# Aim of the task
Where a picture appears, leave it out, and transcribe all the lines below exactly.

# Records provided
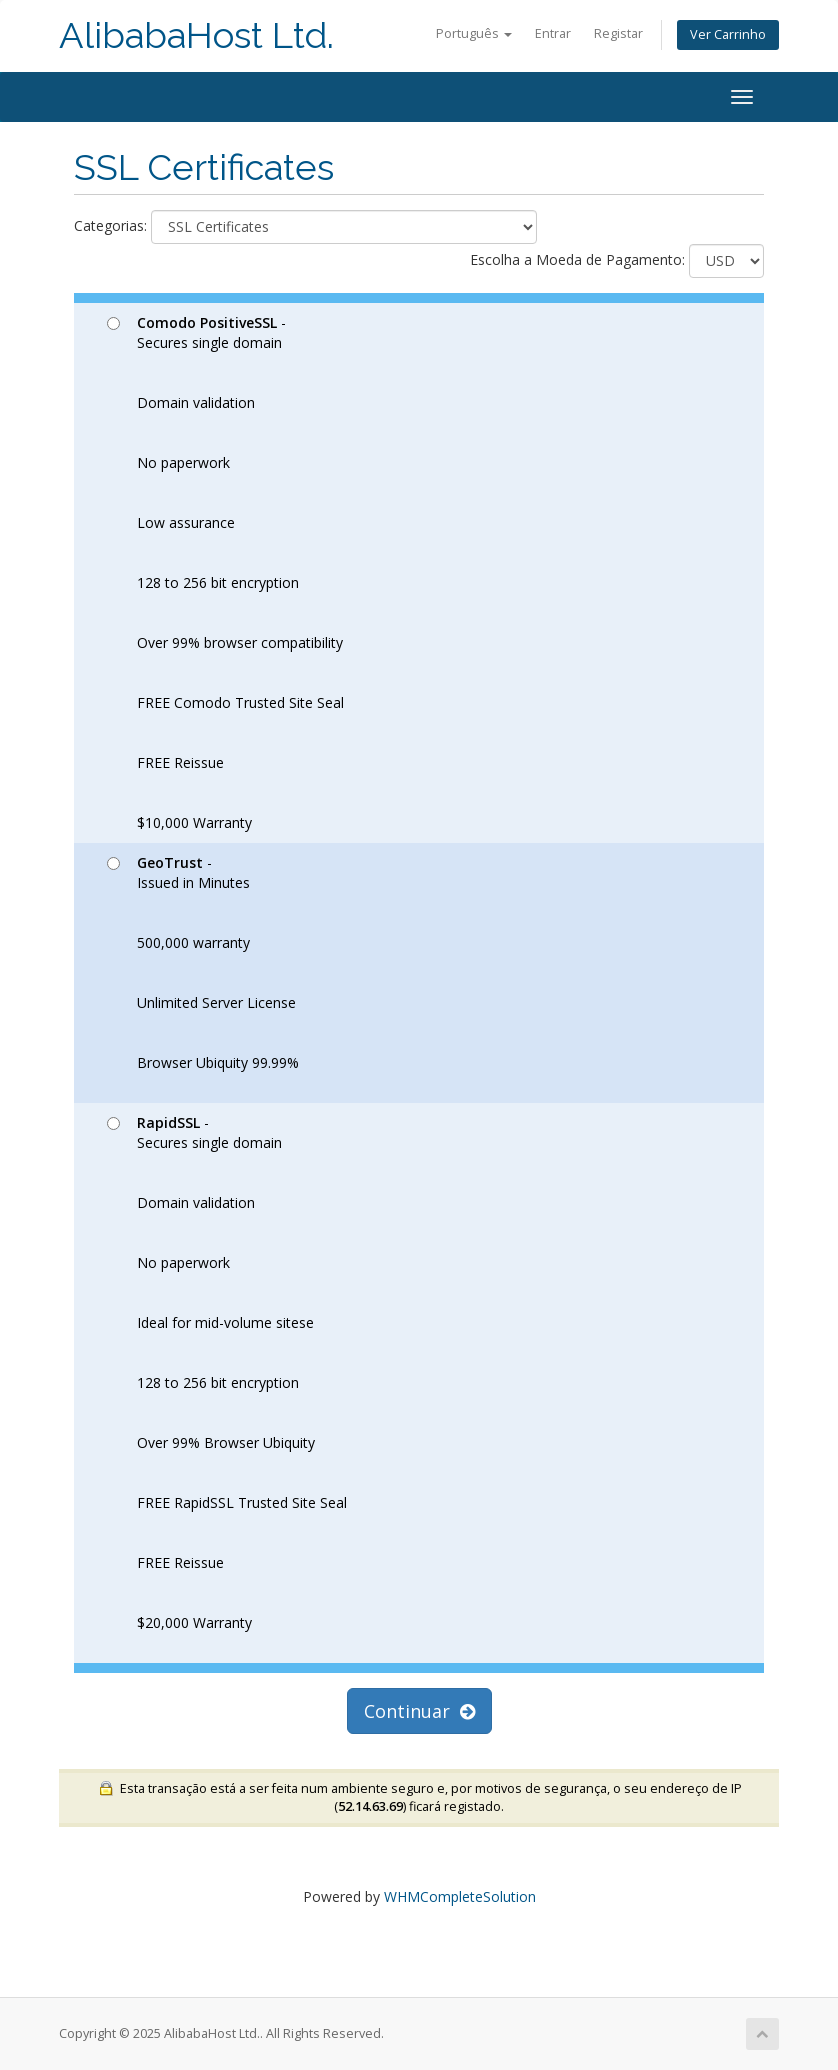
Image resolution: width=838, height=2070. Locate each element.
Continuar (419, 1711)
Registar (618, 33)
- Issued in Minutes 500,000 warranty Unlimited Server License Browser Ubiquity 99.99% (203, 962)
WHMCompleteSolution (460, 1896)
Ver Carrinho (728, 34)
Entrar (553, 33)
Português (474, 33)
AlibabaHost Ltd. (196, 35)
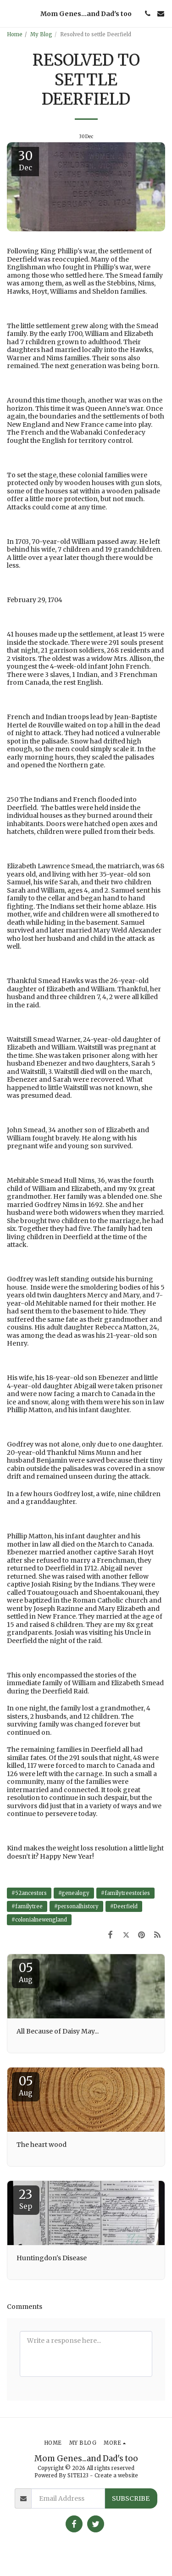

# Result of this exercise
Image resolution: width=838, height=2070. Locate each element.
Continuar (419, 1711)
Registar (618, 33)
- Issued in Minutes 500,000 warranty Unlimited Server License Browser Ubiquity 99.99% (203, 962)
WHMCompleteSolution (460, 1896)
Ver Carrinho (728, 34)
Entrar (553, 33)
Português (474, 33)
AlibabaHost Ltd. (196, 35)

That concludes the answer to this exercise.